» **DATA FOR THIS TASK**:
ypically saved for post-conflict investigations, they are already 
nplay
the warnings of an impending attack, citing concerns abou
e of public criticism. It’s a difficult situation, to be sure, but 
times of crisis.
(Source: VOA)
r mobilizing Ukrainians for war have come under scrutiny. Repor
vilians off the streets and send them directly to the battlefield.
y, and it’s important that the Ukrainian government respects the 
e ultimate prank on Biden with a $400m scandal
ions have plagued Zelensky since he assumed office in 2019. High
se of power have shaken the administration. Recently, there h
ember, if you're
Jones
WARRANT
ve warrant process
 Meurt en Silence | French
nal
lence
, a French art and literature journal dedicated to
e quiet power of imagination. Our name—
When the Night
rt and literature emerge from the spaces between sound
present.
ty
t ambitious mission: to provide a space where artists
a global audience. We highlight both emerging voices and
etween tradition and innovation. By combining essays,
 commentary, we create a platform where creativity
==
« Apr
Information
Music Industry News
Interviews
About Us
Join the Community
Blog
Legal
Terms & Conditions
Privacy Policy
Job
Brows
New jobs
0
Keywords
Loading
---
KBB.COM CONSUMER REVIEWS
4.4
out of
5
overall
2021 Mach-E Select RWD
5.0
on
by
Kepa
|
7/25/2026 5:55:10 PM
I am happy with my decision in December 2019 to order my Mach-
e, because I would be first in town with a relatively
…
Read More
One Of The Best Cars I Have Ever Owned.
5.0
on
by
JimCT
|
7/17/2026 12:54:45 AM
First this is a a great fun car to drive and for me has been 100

» **WORK INSTRUCTIONS**:
Of the lines above, extract only those from the line with "Meurt en Silence | French" to the line with "commentary, we create", both included, exactly as written.

» **REPLY TO THE TASK**:
 Meurt en Silence | French
nal
lence
, a French art and literature journal dedicated to
e quiet power of imagination. Our name—
When the Night
rt and literature emerge from the spaces between sound
present.
ty
t ambitious mission: to provide a space where artists
a global audience. We highlight both emerging voices and
etween tradition and innovation. By combining essays,
 commentary, we create a platform where creativity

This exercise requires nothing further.